Determine the count of lines in the following entries that contain the string "Rate". Write only the number.
───── Source records ─────
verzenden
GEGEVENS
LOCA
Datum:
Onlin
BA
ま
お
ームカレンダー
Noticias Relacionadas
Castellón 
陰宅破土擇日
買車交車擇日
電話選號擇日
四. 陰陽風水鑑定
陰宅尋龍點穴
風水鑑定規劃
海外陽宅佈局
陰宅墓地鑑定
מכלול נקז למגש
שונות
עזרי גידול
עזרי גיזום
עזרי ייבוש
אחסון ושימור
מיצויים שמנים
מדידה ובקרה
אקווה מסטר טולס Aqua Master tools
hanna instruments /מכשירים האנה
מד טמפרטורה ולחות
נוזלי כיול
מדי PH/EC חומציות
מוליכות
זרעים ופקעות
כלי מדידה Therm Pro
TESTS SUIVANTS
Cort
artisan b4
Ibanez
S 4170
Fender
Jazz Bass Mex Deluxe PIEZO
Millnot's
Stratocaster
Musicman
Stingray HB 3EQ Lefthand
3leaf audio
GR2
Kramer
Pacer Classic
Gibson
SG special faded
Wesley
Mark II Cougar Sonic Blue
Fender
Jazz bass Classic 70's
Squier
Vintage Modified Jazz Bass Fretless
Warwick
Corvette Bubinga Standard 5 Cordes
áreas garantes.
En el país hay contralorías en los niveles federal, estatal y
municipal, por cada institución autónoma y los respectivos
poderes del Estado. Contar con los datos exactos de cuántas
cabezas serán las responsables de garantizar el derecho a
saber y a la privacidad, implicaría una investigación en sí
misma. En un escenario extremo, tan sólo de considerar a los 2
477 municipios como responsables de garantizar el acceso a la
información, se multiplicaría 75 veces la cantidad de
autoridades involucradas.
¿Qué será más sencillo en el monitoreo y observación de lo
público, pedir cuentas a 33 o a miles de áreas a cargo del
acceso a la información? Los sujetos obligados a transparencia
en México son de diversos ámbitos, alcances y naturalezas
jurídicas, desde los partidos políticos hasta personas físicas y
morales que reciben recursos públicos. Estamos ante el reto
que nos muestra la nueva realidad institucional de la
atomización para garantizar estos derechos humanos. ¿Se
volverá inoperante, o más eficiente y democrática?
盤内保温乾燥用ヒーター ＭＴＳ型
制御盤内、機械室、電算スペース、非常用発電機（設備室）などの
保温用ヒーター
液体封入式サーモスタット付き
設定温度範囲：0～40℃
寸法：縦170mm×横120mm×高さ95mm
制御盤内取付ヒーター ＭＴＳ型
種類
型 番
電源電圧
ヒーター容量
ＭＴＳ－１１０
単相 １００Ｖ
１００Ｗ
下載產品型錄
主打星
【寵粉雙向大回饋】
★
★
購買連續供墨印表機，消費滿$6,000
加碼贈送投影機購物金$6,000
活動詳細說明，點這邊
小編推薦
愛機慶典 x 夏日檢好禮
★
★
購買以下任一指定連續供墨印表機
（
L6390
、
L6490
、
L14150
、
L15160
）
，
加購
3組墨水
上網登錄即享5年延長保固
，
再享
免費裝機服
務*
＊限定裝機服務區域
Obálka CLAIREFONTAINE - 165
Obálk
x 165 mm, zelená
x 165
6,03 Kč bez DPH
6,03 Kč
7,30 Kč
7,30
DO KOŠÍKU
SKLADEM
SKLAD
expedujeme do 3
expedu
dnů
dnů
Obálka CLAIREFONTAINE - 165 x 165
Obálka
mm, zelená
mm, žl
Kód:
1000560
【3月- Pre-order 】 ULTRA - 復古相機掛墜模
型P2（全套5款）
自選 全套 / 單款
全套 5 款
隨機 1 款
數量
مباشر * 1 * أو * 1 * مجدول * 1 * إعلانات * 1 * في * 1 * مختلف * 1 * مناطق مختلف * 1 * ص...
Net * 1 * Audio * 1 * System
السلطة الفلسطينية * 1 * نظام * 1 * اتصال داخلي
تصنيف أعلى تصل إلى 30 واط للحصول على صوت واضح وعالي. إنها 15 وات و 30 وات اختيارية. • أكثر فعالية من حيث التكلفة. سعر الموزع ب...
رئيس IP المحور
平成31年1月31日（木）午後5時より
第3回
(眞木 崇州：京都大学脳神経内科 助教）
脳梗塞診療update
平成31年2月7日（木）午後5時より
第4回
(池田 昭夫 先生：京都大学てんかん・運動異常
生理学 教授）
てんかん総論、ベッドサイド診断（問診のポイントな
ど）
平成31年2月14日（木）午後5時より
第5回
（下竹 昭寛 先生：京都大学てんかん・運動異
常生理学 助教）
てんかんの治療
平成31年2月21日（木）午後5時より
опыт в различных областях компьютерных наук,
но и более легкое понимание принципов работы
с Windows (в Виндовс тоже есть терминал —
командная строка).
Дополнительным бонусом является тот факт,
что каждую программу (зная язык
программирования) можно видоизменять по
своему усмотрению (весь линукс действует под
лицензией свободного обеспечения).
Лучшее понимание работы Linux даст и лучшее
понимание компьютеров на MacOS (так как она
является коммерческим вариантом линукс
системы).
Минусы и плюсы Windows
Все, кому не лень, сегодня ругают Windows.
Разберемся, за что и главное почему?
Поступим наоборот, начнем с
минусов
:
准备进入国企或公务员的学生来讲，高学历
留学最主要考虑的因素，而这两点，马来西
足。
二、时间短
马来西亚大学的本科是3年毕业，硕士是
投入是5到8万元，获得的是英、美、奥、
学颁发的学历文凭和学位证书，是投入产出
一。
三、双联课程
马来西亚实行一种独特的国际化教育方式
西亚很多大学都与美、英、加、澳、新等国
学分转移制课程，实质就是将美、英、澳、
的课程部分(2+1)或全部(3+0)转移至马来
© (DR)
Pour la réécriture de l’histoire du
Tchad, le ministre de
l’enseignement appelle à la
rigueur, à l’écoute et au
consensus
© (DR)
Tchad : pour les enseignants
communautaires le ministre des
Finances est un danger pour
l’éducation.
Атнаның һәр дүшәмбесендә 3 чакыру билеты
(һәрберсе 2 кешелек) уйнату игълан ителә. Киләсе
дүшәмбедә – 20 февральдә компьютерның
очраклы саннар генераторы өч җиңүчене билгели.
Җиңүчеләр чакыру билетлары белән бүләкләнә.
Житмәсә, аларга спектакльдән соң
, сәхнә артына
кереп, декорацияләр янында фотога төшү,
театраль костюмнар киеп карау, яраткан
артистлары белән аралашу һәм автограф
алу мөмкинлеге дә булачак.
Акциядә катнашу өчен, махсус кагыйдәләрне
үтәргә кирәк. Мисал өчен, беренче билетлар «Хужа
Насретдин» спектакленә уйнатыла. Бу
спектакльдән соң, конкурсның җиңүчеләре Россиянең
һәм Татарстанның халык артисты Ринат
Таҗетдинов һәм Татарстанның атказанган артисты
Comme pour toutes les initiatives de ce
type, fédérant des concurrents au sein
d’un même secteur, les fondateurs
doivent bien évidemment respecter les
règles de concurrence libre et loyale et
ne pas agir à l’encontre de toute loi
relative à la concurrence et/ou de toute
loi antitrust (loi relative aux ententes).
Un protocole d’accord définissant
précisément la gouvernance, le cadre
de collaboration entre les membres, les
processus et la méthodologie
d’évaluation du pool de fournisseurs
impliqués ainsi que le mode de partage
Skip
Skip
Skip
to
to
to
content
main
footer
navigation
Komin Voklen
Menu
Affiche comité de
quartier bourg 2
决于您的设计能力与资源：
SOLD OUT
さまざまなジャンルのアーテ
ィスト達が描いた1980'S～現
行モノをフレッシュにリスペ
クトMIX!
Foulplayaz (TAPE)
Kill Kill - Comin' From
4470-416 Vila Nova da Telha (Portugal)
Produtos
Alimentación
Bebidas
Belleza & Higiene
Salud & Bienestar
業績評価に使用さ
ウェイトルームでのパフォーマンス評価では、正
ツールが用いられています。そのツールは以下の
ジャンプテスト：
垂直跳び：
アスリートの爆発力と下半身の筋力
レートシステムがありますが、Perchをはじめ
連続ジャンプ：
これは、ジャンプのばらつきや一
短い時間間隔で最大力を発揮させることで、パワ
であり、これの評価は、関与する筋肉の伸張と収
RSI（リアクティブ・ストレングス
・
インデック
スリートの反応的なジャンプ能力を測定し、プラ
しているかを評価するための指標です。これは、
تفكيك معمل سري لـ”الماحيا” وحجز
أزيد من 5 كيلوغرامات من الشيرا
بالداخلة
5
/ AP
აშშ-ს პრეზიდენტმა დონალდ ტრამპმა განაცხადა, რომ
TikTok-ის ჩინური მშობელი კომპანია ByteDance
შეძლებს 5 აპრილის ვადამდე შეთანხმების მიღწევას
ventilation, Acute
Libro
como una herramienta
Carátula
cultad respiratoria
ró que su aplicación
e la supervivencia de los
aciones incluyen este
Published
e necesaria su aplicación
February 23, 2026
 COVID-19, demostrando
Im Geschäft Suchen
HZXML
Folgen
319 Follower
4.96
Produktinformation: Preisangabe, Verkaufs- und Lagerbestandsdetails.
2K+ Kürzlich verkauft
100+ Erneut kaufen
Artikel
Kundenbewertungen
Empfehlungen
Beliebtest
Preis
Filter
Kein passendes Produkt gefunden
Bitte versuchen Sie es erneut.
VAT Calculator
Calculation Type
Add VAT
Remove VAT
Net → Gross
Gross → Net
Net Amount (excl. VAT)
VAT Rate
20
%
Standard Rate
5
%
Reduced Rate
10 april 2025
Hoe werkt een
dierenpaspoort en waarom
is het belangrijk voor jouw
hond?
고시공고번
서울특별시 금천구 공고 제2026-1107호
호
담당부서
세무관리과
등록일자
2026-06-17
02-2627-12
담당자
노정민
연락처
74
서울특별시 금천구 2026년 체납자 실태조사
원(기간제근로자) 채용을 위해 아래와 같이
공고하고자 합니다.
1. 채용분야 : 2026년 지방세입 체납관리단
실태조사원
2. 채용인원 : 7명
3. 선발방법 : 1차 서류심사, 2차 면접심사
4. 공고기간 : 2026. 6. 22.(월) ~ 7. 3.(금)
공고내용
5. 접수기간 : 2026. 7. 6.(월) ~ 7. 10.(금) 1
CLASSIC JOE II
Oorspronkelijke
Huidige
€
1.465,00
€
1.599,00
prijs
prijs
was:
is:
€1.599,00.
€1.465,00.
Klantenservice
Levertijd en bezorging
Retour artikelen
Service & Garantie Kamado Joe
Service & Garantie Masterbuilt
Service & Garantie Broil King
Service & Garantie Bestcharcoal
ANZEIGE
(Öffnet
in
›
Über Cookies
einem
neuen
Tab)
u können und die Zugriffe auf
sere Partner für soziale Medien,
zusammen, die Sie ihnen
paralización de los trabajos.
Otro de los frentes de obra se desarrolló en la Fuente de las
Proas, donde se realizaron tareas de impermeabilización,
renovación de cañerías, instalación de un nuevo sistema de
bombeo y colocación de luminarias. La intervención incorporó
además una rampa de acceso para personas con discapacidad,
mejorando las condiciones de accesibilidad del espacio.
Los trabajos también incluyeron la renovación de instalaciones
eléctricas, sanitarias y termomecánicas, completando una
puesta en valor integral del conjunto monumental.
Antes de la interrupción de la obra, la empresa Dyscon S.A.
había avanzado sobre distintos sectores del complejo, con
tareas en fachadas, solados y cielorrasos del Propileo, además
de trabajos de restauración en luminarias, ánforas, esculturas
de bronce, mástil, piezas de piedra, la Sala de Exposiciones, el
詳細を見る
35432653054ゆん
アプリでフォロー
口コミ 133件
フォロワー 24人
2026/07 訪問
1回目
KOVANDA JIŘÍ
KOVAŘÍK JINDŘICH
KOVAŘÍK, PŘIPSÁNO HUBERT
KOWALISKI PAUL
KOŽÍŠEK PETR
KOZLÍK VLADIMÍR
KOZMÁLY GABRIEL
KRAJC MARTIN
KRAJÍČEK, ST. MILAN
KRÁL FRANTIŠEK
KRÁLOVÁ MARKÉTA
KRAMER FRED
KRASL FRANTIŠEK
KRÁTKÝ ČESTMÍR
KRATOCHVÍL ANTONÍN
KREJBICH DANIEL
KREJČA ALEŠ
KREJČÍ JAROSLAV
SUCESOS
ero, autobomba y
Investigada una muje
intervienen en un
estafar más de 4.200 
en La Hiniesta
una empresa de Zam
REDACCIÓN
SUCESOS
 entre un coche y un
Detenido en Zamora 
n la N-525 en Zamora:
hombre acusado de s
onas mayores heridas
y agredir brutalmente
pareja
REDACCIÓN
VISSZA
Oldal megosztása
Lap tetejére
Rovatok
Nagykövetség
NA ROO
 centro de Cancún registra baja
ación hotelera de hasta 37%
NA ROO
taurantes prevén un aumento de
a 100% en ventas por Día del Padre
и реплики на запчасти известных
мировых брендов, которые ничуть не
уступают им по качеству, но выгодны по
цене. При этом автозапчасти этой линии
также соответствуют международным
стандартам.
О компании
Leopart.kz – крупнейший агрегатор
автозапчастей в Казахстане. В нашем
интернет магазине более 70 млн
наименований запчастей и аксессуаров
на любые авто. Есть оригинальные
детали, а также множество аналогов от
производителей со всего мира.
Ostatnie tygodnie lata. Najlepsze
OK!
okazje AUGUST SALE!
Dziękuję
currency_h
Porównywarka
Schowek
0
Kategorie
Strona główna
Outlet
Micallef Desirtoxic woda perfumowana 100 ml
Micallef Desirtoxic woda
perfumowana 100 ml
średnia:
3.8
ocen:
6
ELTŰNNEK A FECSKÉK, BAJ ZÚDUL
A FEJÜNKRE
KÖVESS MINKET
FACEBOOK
─────
### Response
3